De si malencontreux débuts dans la vie eussent rendu mauvaise une nature ordinaire. Mais Constant Guignard était une âme d’élite, et, persuadé que le bonheur est la récompense de la vertu, il résolut de vaincre la mauvaise fortune à force d’héroïsme. Il entra dans une maison de commerce qui brûla le lendemain. Au milieu de l’incendie, comme il voyait son patron désolé, il se jeta dans les flammes pour sauver la caisse. Les cheveux grillés, les membres couverts de plaies, il parvint au péril de sa vie à enfoncer le coffre-fort et à en retirer toutes les valeurs. Mais le feu les consuma dans ses mains.

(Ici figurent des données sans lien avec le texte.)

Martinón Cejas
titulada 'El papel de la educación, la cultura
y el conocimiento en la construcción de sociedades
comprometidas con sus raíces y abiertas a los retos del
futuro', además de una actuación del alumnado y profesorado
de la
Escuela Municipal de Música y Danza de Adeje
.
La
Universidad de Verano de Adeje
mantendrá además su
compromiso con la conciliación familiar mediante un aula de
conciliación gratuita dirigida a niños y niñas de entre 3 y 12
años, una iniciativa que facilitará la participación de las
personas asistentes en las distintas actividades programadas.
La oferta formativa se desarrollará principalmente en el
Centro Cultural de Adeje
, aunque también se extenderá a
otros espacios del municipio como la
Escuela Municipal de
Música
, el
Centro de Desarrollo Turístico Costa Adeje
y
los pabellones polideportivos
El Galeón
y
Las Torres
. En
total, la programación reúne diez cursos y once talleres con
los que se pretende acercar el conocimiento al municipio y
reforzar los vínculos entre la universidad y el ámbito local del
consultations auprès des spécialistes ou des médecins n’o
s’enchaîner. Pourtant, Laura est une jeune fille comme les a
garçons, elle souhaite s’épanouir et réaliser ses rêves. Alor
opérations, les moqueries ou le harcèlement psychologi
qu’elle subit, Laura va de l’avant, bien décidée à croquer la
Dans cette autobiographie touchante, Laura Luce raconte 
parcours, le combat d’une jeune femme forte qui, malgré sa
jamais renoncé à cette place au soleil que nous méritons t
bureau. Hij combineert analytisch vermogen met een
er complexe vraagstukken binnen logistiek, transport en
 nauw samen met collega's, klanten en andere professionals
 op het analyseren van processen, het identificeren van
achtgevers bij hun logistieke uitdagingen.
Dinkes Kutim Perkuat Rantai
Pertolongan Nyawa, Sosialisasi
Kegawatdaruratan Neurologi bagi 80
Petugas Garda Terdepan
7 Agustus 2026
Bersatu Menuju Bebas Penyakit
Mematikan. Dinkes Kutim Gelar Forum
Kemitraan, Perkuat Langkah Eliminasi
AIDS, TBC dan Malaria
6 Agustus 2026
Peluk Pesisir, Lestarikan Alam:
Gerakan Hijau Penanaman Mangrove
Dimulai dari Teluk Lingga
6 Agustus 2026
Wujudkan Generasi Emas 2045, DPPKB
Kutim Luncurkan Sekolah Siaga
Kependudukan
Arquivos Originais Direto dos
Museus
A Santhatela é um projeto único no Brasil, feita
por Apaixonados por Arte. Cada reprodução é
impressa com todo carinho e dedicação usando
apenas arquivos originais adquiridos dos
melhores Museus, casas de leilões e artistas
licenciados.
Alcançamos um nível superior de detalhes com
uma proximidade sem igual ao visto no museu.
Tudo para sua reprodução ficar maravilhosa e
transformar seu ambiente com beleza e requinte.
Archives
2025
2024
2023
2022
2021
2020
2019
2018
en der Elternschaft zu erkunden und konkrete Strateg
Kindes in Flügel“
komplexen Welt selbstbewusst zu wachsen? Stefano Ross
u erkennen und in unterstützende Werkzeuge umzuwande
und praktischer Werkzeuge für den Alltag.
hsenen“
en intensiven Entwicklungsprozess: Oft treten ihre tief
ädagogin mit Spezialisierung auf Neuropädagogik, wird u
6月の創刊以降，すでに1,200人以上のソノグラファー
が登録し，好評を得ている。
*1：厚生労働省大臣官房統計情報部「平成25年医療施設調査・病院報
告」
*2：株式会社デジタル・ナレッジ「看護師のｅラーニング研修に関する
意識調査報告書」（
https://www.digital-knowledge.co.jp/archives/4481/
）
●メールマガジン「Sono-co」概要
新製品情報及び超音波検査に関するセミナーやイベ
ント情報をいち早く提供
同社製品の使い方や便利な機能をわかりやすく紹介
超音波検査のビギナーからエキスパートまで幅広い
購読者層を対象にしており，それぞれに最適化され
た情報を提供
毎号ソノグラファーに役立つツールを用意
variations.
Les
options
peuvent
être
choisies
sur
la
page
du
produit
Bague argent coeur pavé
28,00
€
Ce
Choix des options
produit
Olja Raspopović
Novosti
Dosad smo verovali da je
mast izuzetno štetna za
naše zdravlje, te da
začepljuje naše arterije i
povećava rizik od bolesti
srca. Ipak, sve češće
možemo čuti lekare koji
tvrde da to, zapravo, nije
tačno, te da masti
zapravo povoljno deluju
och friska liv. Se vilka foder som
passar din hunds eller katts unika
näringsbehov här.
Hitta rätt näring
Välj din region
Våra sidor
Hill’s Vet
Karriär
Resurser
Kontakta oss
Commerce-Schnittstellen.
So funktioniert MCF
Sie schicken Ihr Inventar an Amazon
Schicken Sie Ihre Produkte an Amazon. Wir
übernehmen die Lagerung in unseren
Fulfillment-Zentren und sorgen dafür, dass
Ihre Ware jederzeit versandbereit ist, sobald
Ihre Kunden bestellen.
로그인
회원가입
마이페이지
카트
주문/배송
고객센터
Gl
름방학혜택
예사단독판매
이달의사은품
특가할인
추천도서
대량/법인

Quand il sortit de la fournaise, il fut appréhendé au collet par deux sergents de ville ; et un mois après on le condamnait à cinq ans de prison pour avoir essayé de s’approprier, à la faveur d’un incendie, une fortune qui ne courait aucun danger dans un coffre-fort incombustible.

Une révolte eut lieu dans la maison centrale où il était. En voulant secourir un gardien attaqué, il lui passa un croc-en-jambe et le fit massacrer par les rebelles. Du coup on l’envoya pour vingt ans à Cayenne.